▸ **Your assignment**
Every line with the word "American" in it should be extracted from the data that follows.

▸ **Exercise inputs**
━━━

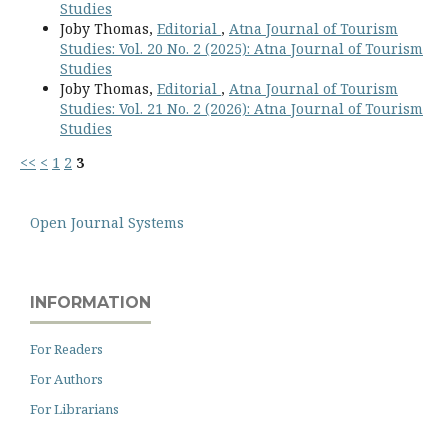
Studies
Joby Thomas,
Editorial
,
Atna Journal of Tourism
Studies: Vol. 20 No. 2 (2025): Atna Journal of Tourism
Studies
Joby Thomas,
Editorial
,
Atna Journal of Tourism
Studies: Vol. 21 No. 2 (2026): Atna Journal of Tourism
Studies
<<
<
1
2
3
Open Journal Systems
INFORMATION
For Readers
For Authors
For Librarians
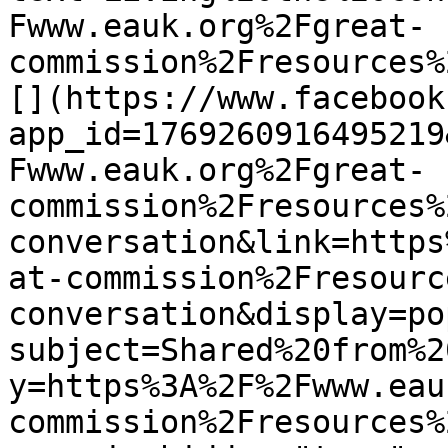
Fwww.eauk.org%2Fgreat-
commission%2Fresources%
[](https://www.facebook
app_id=1769260916495219
Fwww.eauk.org%2Fgreat-
commission%2Fresources%
conversation&link=https
at-commission%2Fresourc
conversation&display=po
subject=Shared%20from%2
y=https%3A%2F%2Fwww.eau
commission%2Fresources%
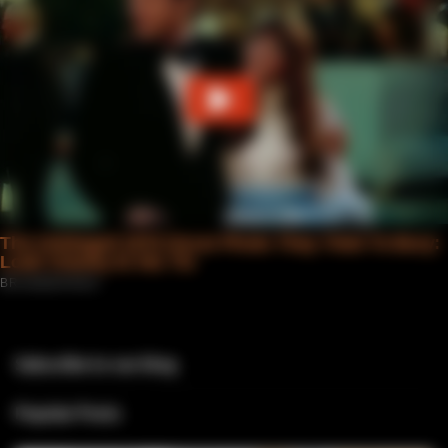
Subscribe to our blog
Popular Posts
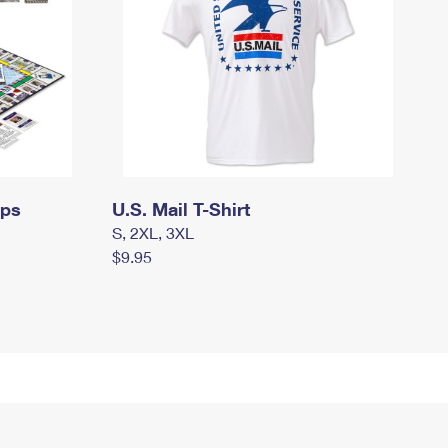
mps
U.S. Mail T-Shirt
S, 2XL, 3XL
$9.95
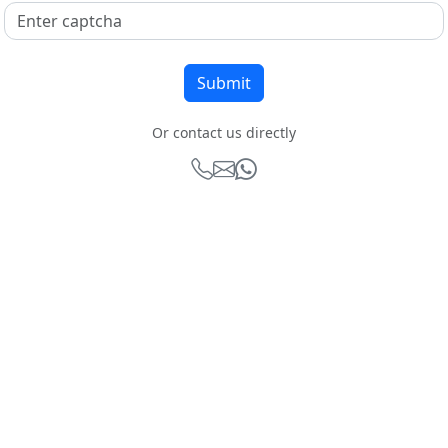
Or contact us directly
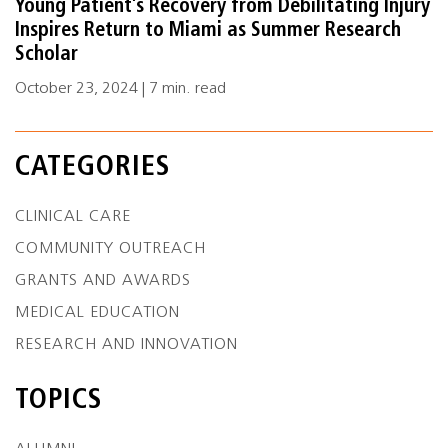
Young Patient’s Recovery from Debilitating Injury
Inspires Return to Miami as Summer Research
Scholar
October 23, 2024 | 7 min. read
CATEGORIES
CLINICAL CARE
COMMUNITY OUTREACH
GRANTS AND AWARDS
MEDICAL EDUCATION
RESEARCH AND INNOVATION
TOPICS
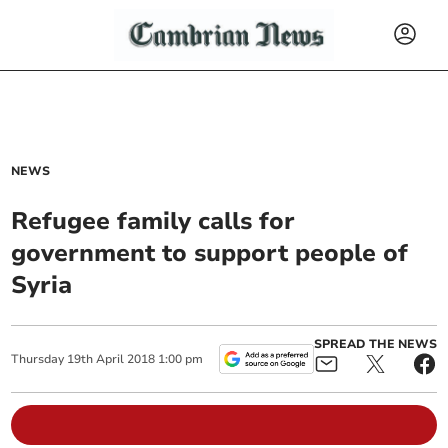
NEWS
Refugee family calls for
government to support people of
Syria
SPREAD THE NEWS
Thursday
19
th
April
2018
1:00 pm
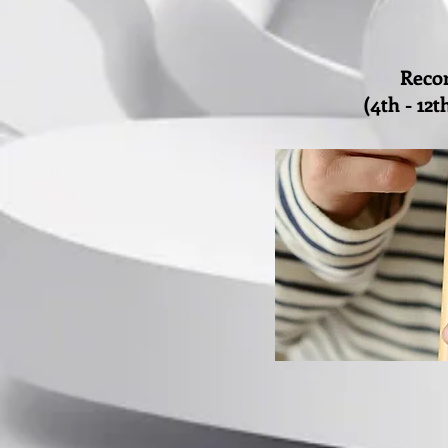
Reco
(4th - 12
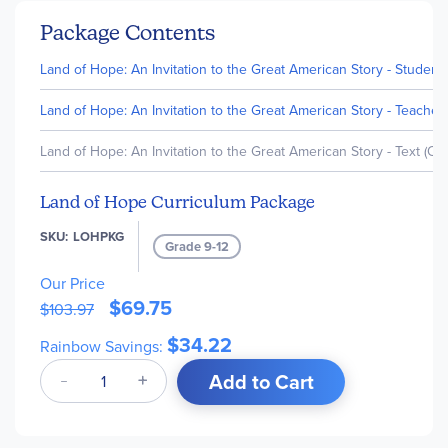
Package Contents
Land of Hope: An Invitation to the Great American Story - Student
Land of Hope: An Invitation to the Great American Story - Teacher'
Land of Hope: An Invitation to the Great American Story - Text (Out
Land of Hope Curriculum Package
SKU
LOHPKG
Grade 9-12
Our Price
$69.75
$103.97
$34.22
Rainbow Savings:
Add to Cart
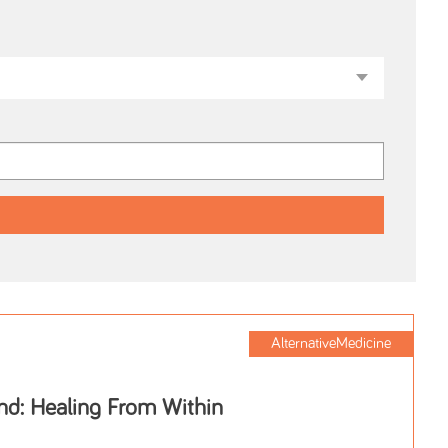
AlternativeMedicine
nd: Healing From Within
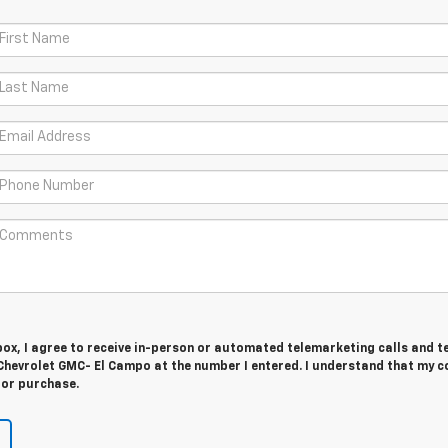
 box, I agree to receive in-person or automated telemarketing calls and t
Chevrolet GMC- El Campo at the number I entered. I understand that my c
for purchase.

━━━

▸ **Completed task**
Land of Hope: An Invitation to the Great American Story - Student
Land of Hope: An Invitation to the Great American Story - Teacher'
Land of Hope: An Invitation to the Great American Story - Text (Out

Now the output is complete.